The only region in the study showing both monthly and weekly increases is the South East, which includes samples from treatment plants located in Dakota, Fillmore, Freeborn, Olmsted and Winona counties. Fortunately, those increases are only in the single digits, and the case count data shown above shows southeastern Minnesota cases holding steady.

CDC to most Minnesotans: Proceed with caution

Last week we noted that the CDC had ratcheted up the warning level to medium risk for the entire Twin Cities region on the eve of the State Fair, and now we can confirm that the same level of concern has expanded to additional counties: 51, up from 25 last week.

A few of those are downgrades from high ratings, which are now in effect for 13 counties instead of last week’s 18. For example, Olmsted County, which the CDC has often rated as high risk, has been downgraded from orange to yellow. But more counties turned from green to yellow; 44 were rated low risk last week, but only 23 this week.

The CDC’s “Community Level” map takes into account both COVID-19 case rates and hospitalizations. Looking only at the latest weekly case rates, all but six of Minnesota’s counties meet the CDC’s threshold for high transmission (100+ weekly cases per 100,000 residents). Central Minnesota’s Todd County once again has the state’s highest rate, with over 400 officially reported cases per 100,000 for the week ending Aug. 24. Weekly case rates in Stevens, Chippewa, Watonwan and Wadena counties all exceed 300.

Survey Says: Minnesota’s long COVID rates are below national average

A new study out this week from the Brookings Institute estimates that about 3 million full-time equivalent workers in the U.S. are currently out of the labor market due to long COVID. The report uses an average weekly wage of $1,106 to translate that into $168 billion a year in lost earnings.

Katie Bach, the report author, notes that this estimate doesn’t include the full economic burden of COVID. Other impacts include lower productivity of people working while ill, the significant health care costs patients incur, and the lost productivity of caretakers, she writes.

The Brookings Institute bases part of its study on the results from the Census Bureau’s Household Pulse Survey, which started asking questions about post-COVID conditions in June.

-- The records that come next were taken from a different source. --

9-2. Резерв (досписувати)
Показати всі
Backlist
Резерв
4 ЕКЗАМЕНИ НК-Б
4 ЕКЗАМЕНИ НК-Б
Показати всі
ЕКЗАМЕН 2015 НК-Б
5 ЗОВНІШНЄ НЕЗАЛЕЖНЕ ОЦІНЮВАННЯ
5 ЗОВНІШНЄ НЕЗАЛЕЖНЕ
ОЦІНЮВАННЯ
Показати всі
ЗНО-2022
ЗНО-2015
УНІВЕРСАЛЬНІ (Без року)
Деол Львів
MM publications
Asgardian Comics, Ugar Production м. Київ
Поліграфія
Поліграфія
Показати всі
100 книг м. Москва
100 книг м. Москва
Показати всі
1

That data is available  by state, and defines long COVID as having had COVID with symptoms that lasted three months or longer.

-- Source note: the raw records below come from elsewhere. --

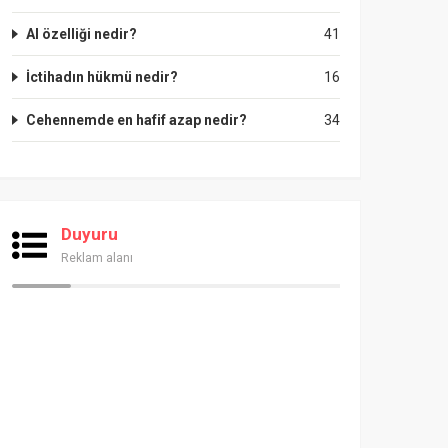
Al özelliği nedir?
41
İctihadın hükmü nedir?
16
Cehennemde en hafif azap nedir?
34
Duyuru
Reklam alanı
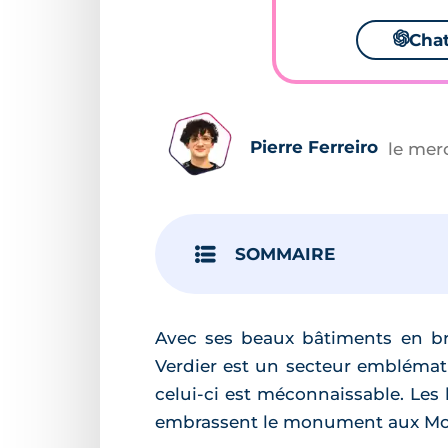
🌌
Cha
Pierre Ferreiro
le merc
SOMMAIRE
Avec ses beaux bâtiments en br
Verdier est un secteur emblémati
celui-ci est méconnaissable. Les b
embrassent le monument aux Morts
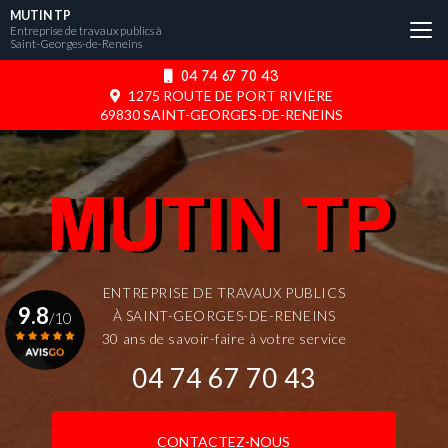
Aller
MUTIN TP
au
Entreprise de travaux publics à
Saint-Georges-de-Reneins
contenu
principal
04 74 67 70 43
1275 ROUTE DE PORT RIVIÈRE
69830 SAINT-GEORGES-DE-RENEINS
ENTREPRISE DE TRAVAUX PUBLICS
9.8
À SAINT-GEORGES-DE-RENEINS
/10
30 ans de savoir-faire à votre service
04 74 67 70 43
Voir le certificat
CONTACTEZ-NOUS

The latest data, from the Pulse Survey conducted in late July/early August, shows that Minnesotans overall have fared better than the national average in terms of percentage of the population that has or is experiencing long COVID symptoms:

  • Around 14.8% of Americans, and 13.2% of Minnesotans, have said they have ever experienced long COVID symptoms. Pennsylvania has the lowest percentage of this metric, at 8.8%, and South Dakota has the highest, at 19.6%.

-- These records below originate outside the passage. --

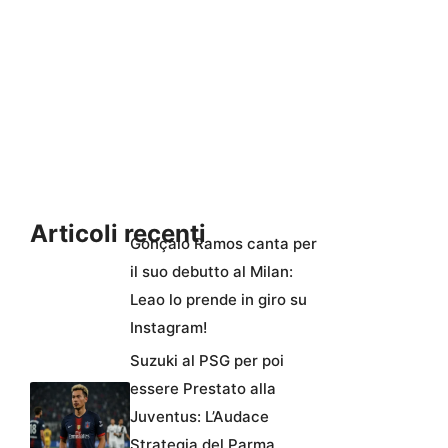
Articoli recenti
Gonçalo Ramos canta per
il suo debutto al Milan:
Leao lo prende in giro su
Instagram!
Suzuki al PSG per poi
essere Prestato alla
Juventus: L’Audace
Strategia del Parma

  • Around 7.6% of Americans, and 6.3% of Minnesotans, have said they are currently experiencing long COVID symptoms. Pennsylvania also has the lowest percentage of this metric, at 4.3%, and Iowa has the highest, at 11.3% (Alabama comes in at a very close second, at 11.2%).

Minnesota seems to be doing particularly well on long COVID compared to neighboring states. See maps below for more.

These survey results provide one indication of the prevalence of long COVID, but estimating how many people have had long COVID is a debated topic in the scientific community, with the estimates ranging from five to 50 percent depending on how it’s defined. Despite this wide range, experts have noted that the take-home point should be that a substantial percentage of the population seems to be affected, and that it’s a real problem.

How can the impact of long COVID be improved? The Brookings report details five policy actions that they think could make a difference: better prevention and treatment options, expanded paid sick leave, improved workplace accommodations, wider access to disability insurance and enhanced data collection on long COVID’s economic effects.

Not getting long COVID in the first place will probably help the most, although estimates of how well vaccines may help prevent long COVID are uncertain. Recent studies suggest that people can reduce their risk of long COVID by anywhere from 15 to 50 percent by getting vaccinated. Not getting COVID at all, of course, is your best bet.